How does it happen? Our mental thought creates a vibration in the E.M.F. in our body. The wave creates a spectrum in our bodily Electro Magnetic Force (E.M.F.) a wave of given frequency and a question may be asked that in the above illustrations of wireless telephone, radio and television, energy is supplied by an installed battery or from electric supply lines. However, unlike these implements, our body is not connected to any source of Energy.

How then does our body exhibit Electro Magnetic Force (EMF)?” The scientists have furnished the reply to this. Mr. Leonard Flint Ristov is a scientist, who also specializes in the knowledge of Palmistry and Super-Natural vision. He writes in his book “Opening Closed Doors”: The famous American Scientist, Mr. Robert A. Monroe, President of The Institute of Applied Sciences and an expert in Telepathy writes in his book, 'Journeys Out of the Body' that The Electrical, Magnetic and Life are three forces that are linked with each other.

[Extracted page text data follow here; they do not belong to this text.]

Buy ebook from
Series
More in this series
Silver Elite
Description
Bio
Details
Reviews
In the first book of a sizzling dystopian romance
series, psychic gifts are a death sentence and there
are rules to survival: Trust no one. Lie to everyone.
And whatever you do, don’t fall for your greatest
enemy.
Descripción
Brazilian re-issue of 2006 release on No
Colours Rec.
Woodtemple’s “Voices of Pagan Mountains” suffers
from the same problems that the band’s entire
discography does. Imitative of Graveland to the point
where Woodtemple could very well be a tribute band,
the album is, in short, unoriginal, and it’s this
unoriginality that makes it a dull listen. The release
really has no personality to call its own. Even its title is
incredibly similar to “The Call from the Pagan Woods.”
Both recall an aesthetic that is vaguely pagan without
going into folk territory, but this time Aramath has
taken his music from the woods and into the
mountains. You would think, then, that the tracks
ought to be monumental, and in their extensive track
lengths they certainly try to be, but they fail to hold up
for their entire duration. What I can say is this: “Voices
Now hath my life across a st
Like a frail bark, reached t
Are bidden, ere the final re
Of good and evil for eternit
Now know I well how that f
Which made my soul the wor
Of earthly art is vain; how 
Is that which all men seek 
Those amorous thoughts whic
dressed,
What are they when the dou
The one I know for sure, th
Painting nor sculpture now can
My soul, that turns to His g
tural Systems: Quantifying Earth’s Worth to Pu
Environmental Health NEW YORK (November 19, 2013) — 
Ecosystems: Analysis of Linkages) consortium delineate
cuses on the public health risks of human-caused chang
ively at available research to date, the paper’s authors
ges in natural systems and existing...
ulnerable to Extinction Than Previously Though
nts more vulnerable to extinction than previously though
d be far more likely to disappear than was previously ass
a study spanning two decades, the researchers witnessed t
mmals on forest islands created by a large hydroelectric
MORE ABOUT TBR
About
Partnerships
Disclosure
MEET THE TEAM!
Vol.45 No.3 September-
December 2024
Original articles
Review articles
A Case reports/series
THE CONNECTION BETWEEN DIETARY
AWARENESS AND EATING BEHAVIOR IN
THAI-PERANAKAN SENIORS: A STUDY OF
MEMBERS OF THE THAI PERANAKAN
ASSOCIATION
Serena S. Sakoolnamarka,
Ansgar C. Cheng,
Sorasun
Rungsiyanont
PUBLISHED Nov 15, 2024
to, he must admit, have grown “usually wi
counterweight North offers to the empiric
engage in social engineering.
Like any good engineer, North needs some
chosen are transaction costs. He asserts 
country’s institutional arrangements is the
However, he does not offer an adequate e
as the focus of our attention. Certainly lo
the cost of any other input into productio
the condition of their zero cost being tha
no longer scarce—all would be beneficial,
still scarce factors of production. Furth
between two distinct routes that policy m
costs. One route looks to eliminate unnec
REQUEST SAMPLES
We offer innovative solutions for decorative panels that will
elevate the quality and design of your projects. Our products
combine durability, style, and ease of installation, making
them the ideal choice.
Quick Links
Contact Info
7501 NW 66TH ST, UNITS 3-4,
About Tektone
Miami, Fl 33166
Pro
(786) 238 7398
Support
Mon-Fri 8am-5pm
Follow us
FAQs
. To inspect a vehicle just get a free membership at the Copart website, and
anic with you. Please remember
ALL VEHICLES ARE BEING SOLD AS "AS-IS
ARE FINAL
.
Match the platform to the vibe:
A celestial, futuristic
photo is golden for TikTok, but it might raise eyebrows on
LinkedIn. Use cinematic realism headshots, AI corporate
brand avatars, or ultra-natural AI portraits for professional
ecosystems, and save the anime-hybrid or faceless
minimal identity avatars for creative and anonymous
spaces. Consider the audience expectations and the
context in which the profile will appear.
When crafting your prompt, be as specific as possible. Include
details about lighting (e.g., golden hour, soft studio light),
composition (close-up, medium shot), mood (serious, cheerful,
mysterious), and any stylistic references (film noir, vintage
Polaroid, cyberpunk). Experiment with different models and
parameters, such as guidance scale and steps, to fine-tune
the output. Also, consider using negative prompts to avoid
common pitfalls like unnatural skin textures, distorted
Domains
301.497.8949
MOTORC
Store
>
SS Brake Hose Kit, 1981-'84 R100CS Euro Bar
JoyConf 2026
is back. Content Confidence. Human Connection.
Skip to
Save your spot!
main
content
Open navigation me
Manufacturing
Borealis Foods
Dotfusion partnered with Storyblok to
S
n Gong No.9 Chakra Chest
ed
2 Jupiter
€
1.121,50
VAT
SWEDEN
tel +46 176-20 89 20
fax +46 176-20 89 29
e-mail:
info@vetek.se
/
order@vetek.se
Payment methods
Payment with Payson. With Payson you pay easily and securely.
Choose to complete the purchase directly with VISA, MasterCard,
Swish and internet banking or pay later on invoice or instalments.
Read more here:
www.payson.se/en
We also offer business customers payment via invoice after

The existence of any one of them is the fore-runner of the presence of the other two. Mr. Maxwell Cade has invented an implement named “Mind
Mirror” and shown through experiment that our brain is activated by a very weak Electro Magnetic Spectrum. There is evidence of different function of the brain with varying frequencies of the spectrum.

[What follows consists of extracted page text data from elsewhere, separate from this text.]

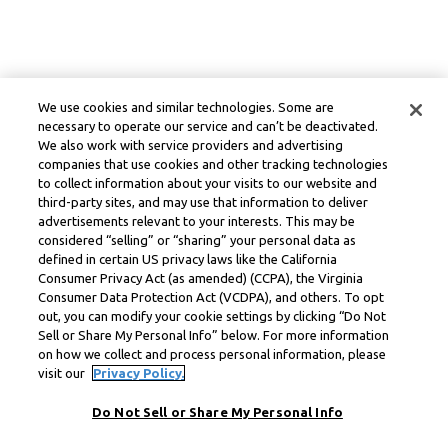
We use cookies and similar technologies. Some are
necessary to operate our service and can’t be deactivated.
We also work with service providers and advertising
companies that use cookies and other tracking technologies
to collect information about your visits to our website and
third-party sites, and may use that information to deliver
advertisements relevant to your interests. This may be
considered “selling” or “sharing” your personal data as
defined in certain US privacy laws like the California
Consumer Privacy Act (as amended) (CCPA), the Virginia
Consumer Data Protection Act (VCDPA), and others. To opt
out, you can modify your cookie settings by clicking “Do Not
Sell or Share My Personal Info” below. For more information
on how we collect and process personal information, please
visit our
Privacy Policy.
Do Not Sell or Share My Personal Info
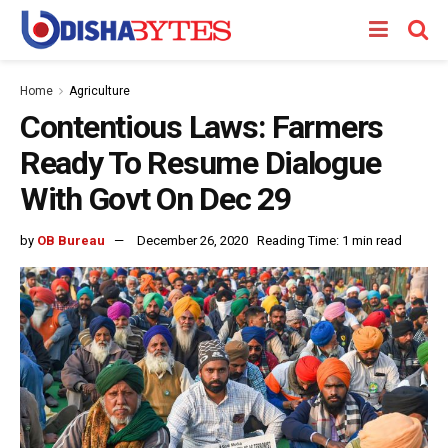
Home
Agriculture
Contentious Laws: Farmers
Ready To Resume Dialogue
With Govt On Dec 29
by
OB Bureau
December 26, 2020
Reading Time: 1 min read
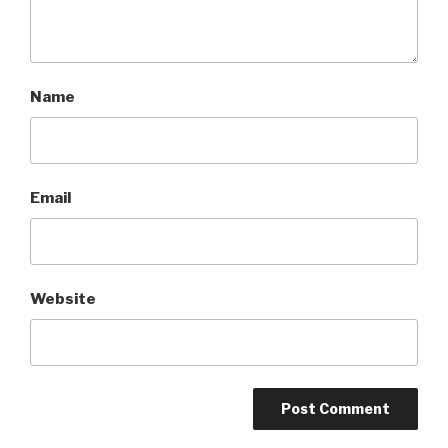
Name
Email
Website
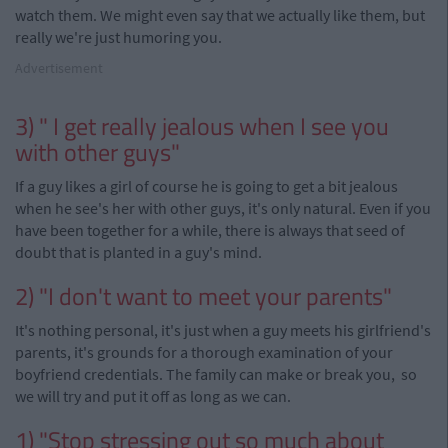
watch them. We might even say that we actually like them, but
really we're just humoring you.
Advertisement
3) " I get really jealous when I see you
with other guys"
If a guy likes a girl of course he is going to get a bit jealous
when he see's her with other guys, it's only natural. Even if you
have been together for a while, there is always that seed of
doubt that is planted in a guy's mind.
2) "I don't want to meet your parents"
It's nothing personal, it's just when a guy meets his girlfriend's
parents, it's grounds for a thorough examination of your
boyfriend credentials. The family can make or break you, so
we will try and put it off as long as we can.
1) "Stop stressing out so much about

The foregoing scientific discussion establishes that our life in itself is an Electro Magnetic Force (EMF). Thought is an Energy that links us through messages to another person, using the Spectrum.

It is this principle that has led us to Telepathy, linking us not only with our distant relatives and friends but also with the past dead ones, talking to them without the help of any implement. 

*Thought Force does the entire trick!*

Remembering a person brings us the vision of his figure. His known attributes also come to mind, for example a thought of my friend, Ghumanda Singh, reminds me not only of his figure but also “Thought in itself is a Life Force, that every person is endowed with. This force is also part of the Universal Vibration Electro Magnetic Spectrum. SuperNatural vision is also based on the same vibration system”. and without” but impossible when “filthy within”. 

It is so, because the flow of evil thoughts is directed to outward worldliness, but noble thinking is directed inwards, God-oriented. The sphere of outgoing worldly thoughts gets more and more widened. The inward flow keeps shrinking to a pinpoint. The sages tell us that mind is not to done away with, but only changes it's orientation from worldliness to
Godliness. 

*It is this methodology that is named 'Godly- Remembrance', Simran.*

In some Faiths, the methodology of rituals is employed for ushering in state of Sahaj. However Anand Sahib Pauri 18 says: “Rituals are not effective to bring Sahaj”. Without Sahaj spiritual doubts persist and the mind remains unclear and unsteady. Without control of mind into steadiness, Sahaj eludes. It is “Shabad-devotion”, Simran ceaselessly that Sahaj is realized.

This quote contains a deep Truth that is desired in all the Ventures; let
your mind be controlled by Satguru. Let us take an example to understand this principle. Imagine that I am a taxi-driver. Due to force of circumstances, I have sold my taxi to S. Harnam Singh. He takes pity on my family and me and employs me as his taxi driver for my living. While I am the same person and it is the same hand of my own that controls the steering. The difference that has set in is that earlier I could drive to any place of my choice, but now S. Harnam Singh's word alone can move the taxi. 

*Thus when the control of mind is shifted to Satguru, then we have no control over it. Now: Thus shifting of control to Satguru ends my own free will. I am thus rid of following the dictates of my mind that were responsible for all my troubles. *

This is the state of ‘Thoughtlessness’ of mind, freed from straying thoughts. Swami ShankerAcharya Ji writes in his book on Vedant, “Real experience”: “To attain the state of meditation, mind and language have to be abandoned, leaving these behind.

Mind and language both are ineffective in the journey ahead.” Patanjali Rishi writes in the first theory of Yogic Scripture, “Yoga is control of mind”. Thus a stable mind is the pre-requisite for a mortal

*Trading of the mind to Satguru,the devotee is blessed with successful completion of task.Perform the action, ordered by Satguru. *


----------



## drkhalsa (Dec 3, 2004)

Dear Prabjot kaur ji

It was really great reading but what I felt after complete reading was that It has just started and I was expecting more .It would be very helpful if you will write more about simran contiuing the topic. as you wrote about thought forces ,Yeah you are absolutely right as i have experienced it myself . and you won't believe it  I was thinking about all these topic yesterday and today I got some answer from you but still looking for more


----------